From: Eric W. Biederman
Date: Thu Dec 21 2017 - 11:41:58 EST


Dave Jones <davej@xxxxxxxxxxxxxxxxx> writes:

> On Thu, Dec 21, 2017 at 12:38:12PM +0200, Alexey Dobriyan wrote:
> > On 12/21/17, Eric W. Biederman <ebiederm@xxxxxxxxxxxx> wrote:
> > > I have stared at this code, and written some test programs and I can't
> > > see what is going on. alloc_pid by design and in implementation (as far
> > > as I can see) is always single threaded when allocating the first pid
> > > in a pid namespace. idr_init always initialized idr_next to 0.
> > >
> > > So how we can get past:
> > >
> > > if (unlikely(is_child_reaper(pid))) {
> > > if (pid_ns_prepare_proc(ns)) {
> > > disable_pid_allocation(ns);
> > > goto out_free;
> > > }
> > > }
> > >
> > > with proc_mnt still set to NULL is a mystery to me.
> > >
> > > Is there any chance the idr code doesn't always return the lowest valid
> > > free number? So init gets assigned something other than 1?
> >
> > Well, this theory is easy to test (attached).
>
> I'll give this a shot and report back when I get to the office.
>
> > There is a "valid" way to break the code via kernel.ns_last_pid:
> > unshare+write+fork but the reproducer doesn't seem to use it (or it does?)
>
> that sysctl is root only, so that isn't at play here.

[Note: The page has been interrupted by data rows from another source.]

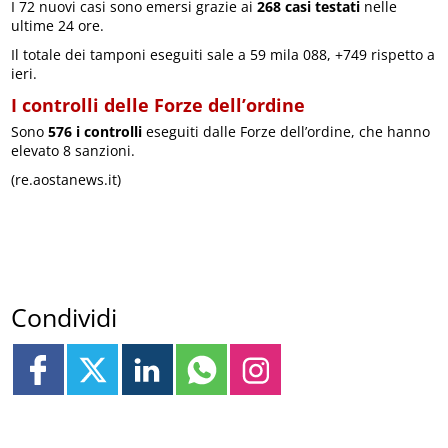
I 72 nuovi casi sono emersi grazie ai
268 casi testati
nelle
ultime 24 ore.
Il totale dei tamponi eseguiti sale a 59 mila 088, +749 rispetto a
ieri.
I controlli delle Forze dell’ordine
Sono
576 i controlli
eseguiti dalle Forze dell’ordine, che hanno
elevato 8 sanzioni.
(re.aostanews.it)
Condividi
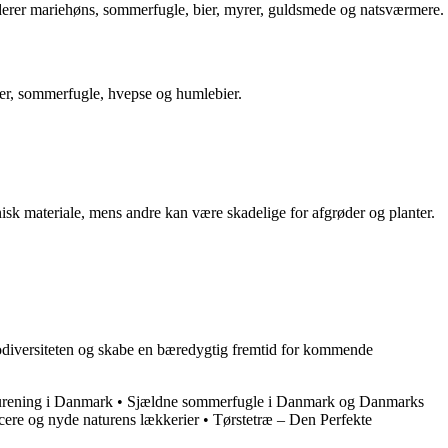
luderer mariehøns, sommerfugle, bier, myrer, guldsmede og natsværmere.
bier, sommerfugle, hvepse og humlebier.
anisk materiale, mens andre kan være skadelige for afgrøder og planter.
 biodiversiteten og skabe en bæredygtig fremtid for kommende
urening i Danmark
•
Sjældne sommerfugle i Danmark og Danmarks
ficere og nyde naturens lækkerier
•
Tørstetræ – Den Perfekte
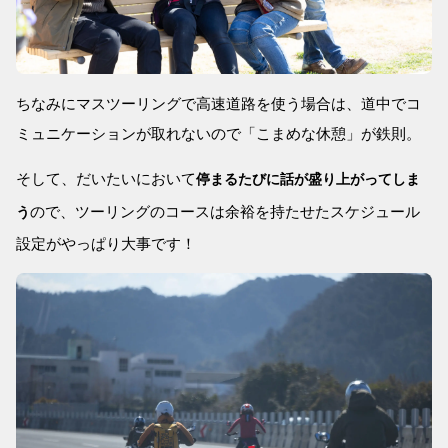
ちなみにマスツーリングで高速道路を使う場合は、道中でコ
ミュニケーションが取れないので「こまめな休憩」が鉄則。
そして、だいたいにおいて
停まるたびに話が盛り上がってしま
ので、ツーリングのコースは余裕を持たせたスケジュール
う
設定がやっぱり大事です！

ns_capable(CAP_SYS_ADMIN) will allow root in a user namespace. So the
sysctl should be fuzzable.

The ns_last_pid sysctl is still not in play because it changes
task_active_pid_ns (aka the pid namespace of the callers pid) not
pid_ns_for_children. So it still is not in play.

Every time I think of a "valid" way to break the code, I double check
myself and find there are already checks in place to prevent that.

Eric